In a session on the second day, experts invited by the Bertelsmann Stiftung addressed the question “Equality and Growth in Europe: From Antagonism to Symbiosis?”. Daniel Schraad-Tischler’s study “Social Justice in the EU 2015,” which is due to be published shortly, served as the basis for this discussion of the tension between growth and equality. Here, Aart De Geus debated with London School of Economics professor Sir John Hills, HSH Nordbank’s Supervisory Board chair Thomas Mirow, and Prof. Frank Vandenbroucke, former Belgian foreign and employment minister. The exchange made it clear that fighting inequality is not only of moral value, but can also be a positive economic factor. Above all, however, it stressed that growing inequality diminishes opportunities for participation in society, thus impeding upward mobility among disadvantaged children and youth.

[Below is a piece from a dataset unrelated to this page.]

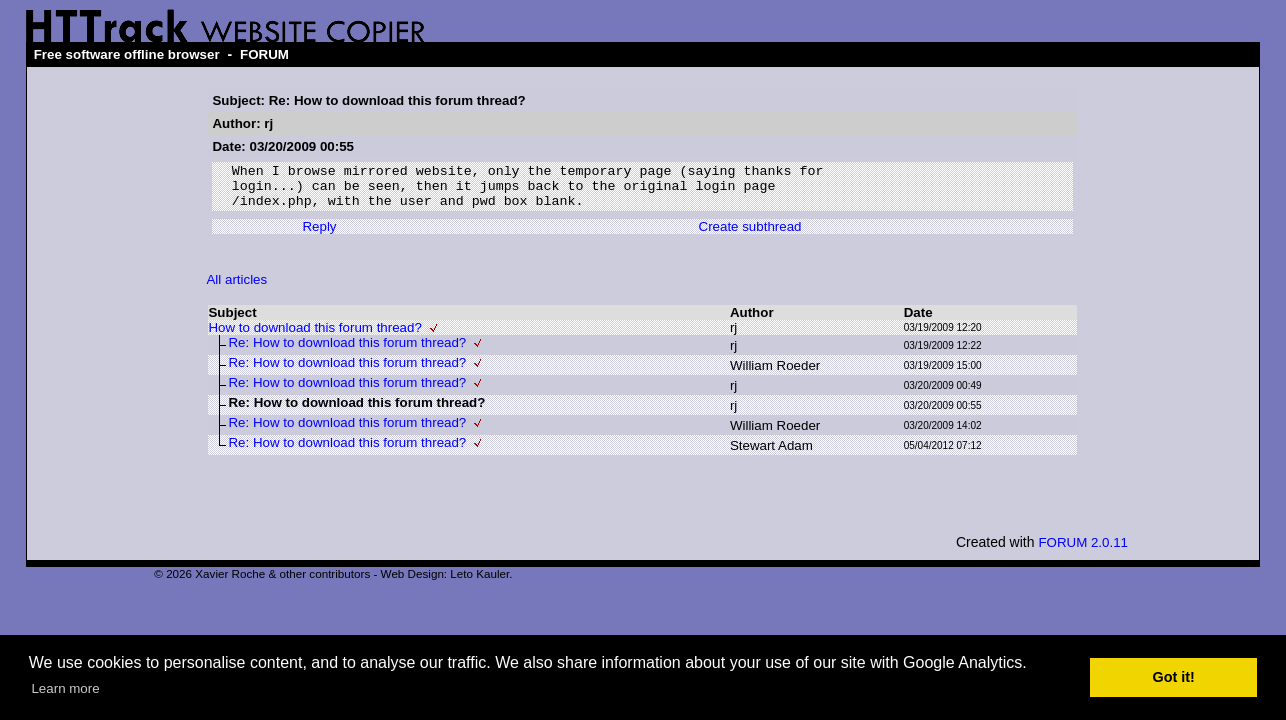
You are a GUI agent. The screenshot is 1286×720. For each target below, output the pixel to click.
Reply (319, 235)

The third day of the symposium featured a session on the subject of mega-regional trade agreements and their economic and political effects on the international trade system. The Global Economic Dynamics project organized the discussion, in which former WTO head Pascal Lamy, Prof. Bernhard Hoekmann of the European University Institute in Florence, WTI director Prof. Joseph Francois, journalist Petra Pinzler of Die Zeit, and our colleague Andreas Esche, director of the program Shaping Sustainable Economies, all took part. The debate revolved around the question of how modern free trade and the associated agreements focusing in particular on nontariff areas should be bilaterally and multilaterally organized and communicated.